Local Wine Co's Blog

What is Craft Distilling? by cdbakunas
January 3, 2011, 5:34 pm
Filed under: Libations

I have been reading a lot of articles, blogs and news feeds on craft spirits and craft distilling over the last year. For instance, here’s a quote from a recent NPR Colorado radio segment, “Craft distillers are catering to drinkers who have a taste for the regional and the unique.”  Or Max Watman’s excellent book, “Chasing the White Dog,” who seeks stories and truth from craft distillers and the American history of making moonshine. Do an internet search for craft spirits and you’ll be overwhelmed by more than 4 million hits.

From our distillery in Oregon, Ransom

So it makes me ask, what is craft? Where does this resonant term derive from and where might it be going?

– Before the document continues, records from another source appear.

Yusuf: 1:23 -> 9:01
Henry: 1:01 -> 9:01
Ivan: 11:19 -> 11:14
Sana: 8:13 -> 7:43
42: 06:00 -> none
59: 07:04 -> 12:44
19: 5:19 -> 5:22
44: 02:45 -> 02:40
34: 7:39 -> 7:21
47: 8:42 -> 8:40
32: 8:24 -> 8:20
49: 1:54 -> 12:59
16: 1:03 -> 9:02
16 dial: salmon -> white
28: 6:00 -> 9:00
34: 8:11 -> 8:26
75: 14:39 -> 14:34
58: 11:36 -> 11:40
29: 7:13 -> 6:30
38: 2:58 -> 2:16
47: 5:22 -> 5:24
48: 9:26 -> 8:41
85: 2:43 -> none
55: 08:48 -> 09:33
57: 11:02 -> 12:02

Craft has traditionally been referred to genres of work and production that require specific skills.  From Medieval times a craft began as an apprenticeship and graduated into a journey man’s status. Today this still holds true for most craft work. You learn under someone skilled, who is hopefully a good teacher, then you develop your “craft” and head forward on your own to establish a name and fame. Craft has a second connotation of being small production. Inherently, without the aid of modern machinery mechanized for mass production, craft production will be limited to what a few people can do on their own. Interestingly enough there is consensus that craft is skilled labor, small production learned from the hand of a master and skills honed over time, but there are not any legal definitions of what craft production is. For instance, yesteryear craft production was defined as using only tools by hand, not machinery. Later, post industrial revolution craft production is the assemblage of certain goods and products with  the use of machinery and skilled labor (eg. a column or alembic pot still, or a lathe and drill press used in furniture). But how much is small? And how much is medium-sized production?

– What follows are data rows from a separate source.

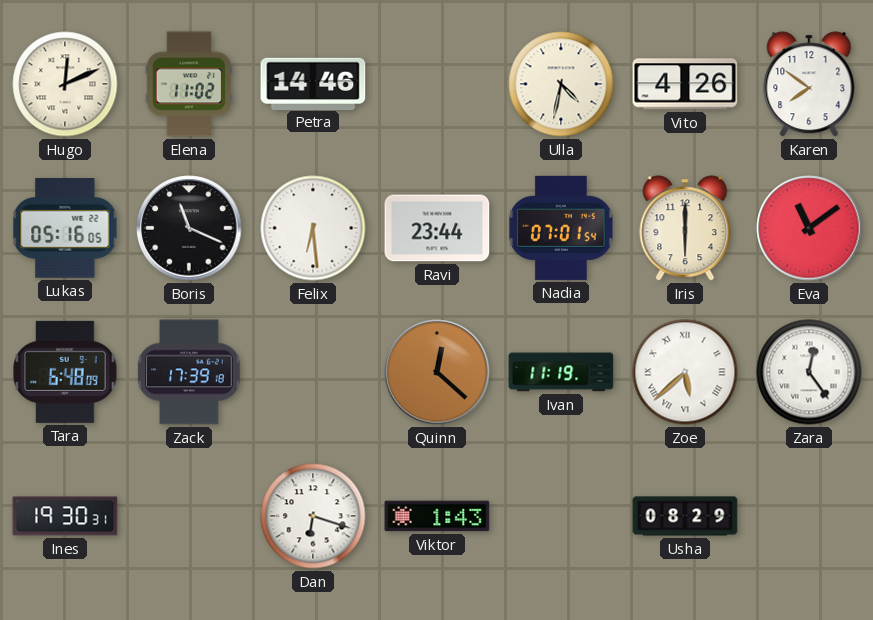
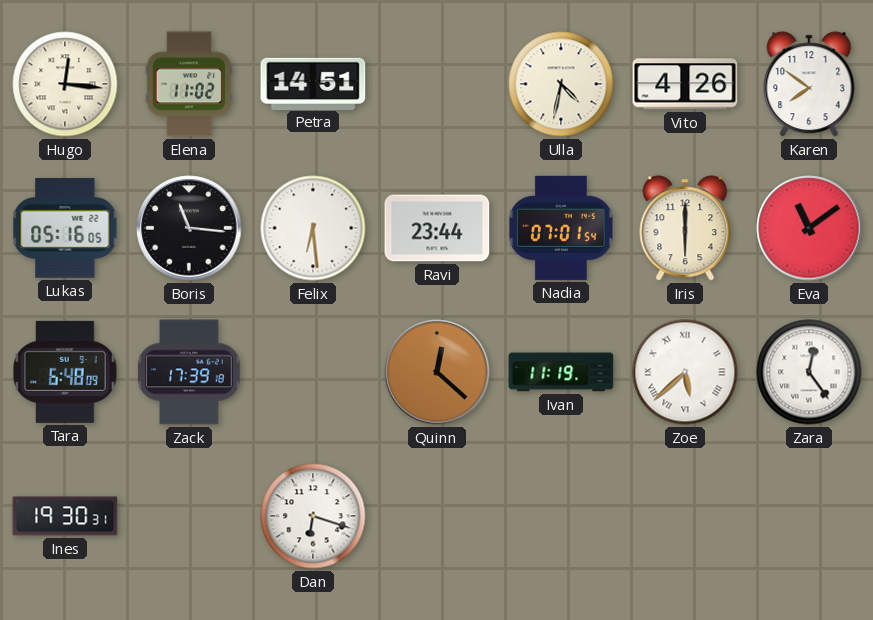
Hugo: 12:11 -> 12:16
Petra: 14:46 -> 14:51
Boris: 11:19 -> 11:16
Viktor: 1:43 -> none
Usha: 08:29 -> none
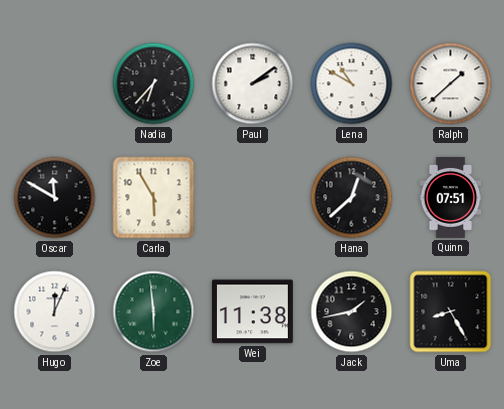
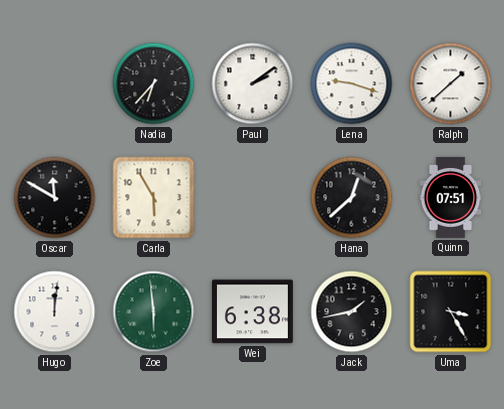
Lena: 10:50 -> 9:18
Hugo: 12:04 -> 12:01
Wei: 11:38 -> 6:38
Uma: 8:25 -> 3:25
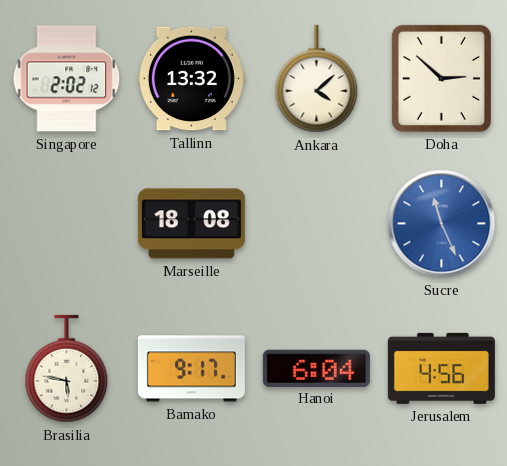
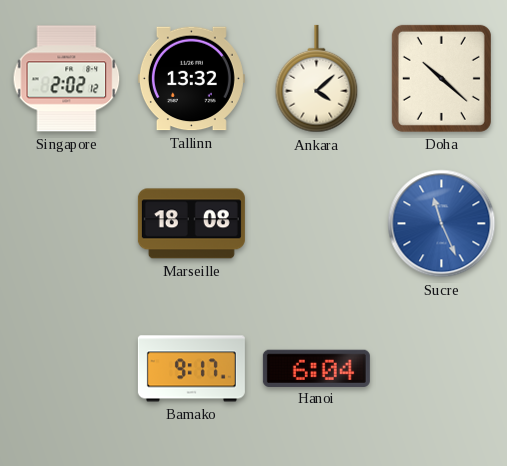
Doha: 2:52 -> 10:22
Brasilia: 5:47 -> none
Jerusalem: 4:56 -> none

In my world of wine and spirits it is safe to say that anything you find on a Safeway liquor shelf has been made at extreme scales of largesse, especially when speaking about spirits. If you ever have a chance to visit a large tequila producers or a Budweiser plant or a winery that makes Yellow Tail you will be amazed at how much these production facilities look like energy or oil refineries with their giant continuous column stills, smoke stacks billowing steam from their hoods at 200 feet and silos holding hundreds of thousands of gallons of fermenting grape juice.

The small brand, craft spirit production is typically made by a dozen or fewer people working nuts to bolts with little to zero marketing budgets and getting by on word of mouth, grassroots and sweat of their labor.  As I peruse craft spirits across the web and see how many people are excited about this budding cottage industry, about how many new distilleries have been licensed in the last 12 months (149!), and how bartenders, restaurateurs, retail buyers and consumers are clamouring for higher quality, unique spirits a smile fills my face. This is what makes America so damn great. Small businesses are leading the way to new ideas, new flavors, safe guarding history and the craft of our forefathers all doing something that brings social joy to the next level…the appreciation of a fine spirit.

Craft will evolve, and I predict that craft spirits will rival the micro brew revolution that we have seen over the last three decades. The people have spoken, and they’ve said they want higher quality, more choices, unique historical spirits and they want to know it was made by good human beings, not a board of directors far removed from their craft.

May we all tipple a craft spirit tonight with someone we love.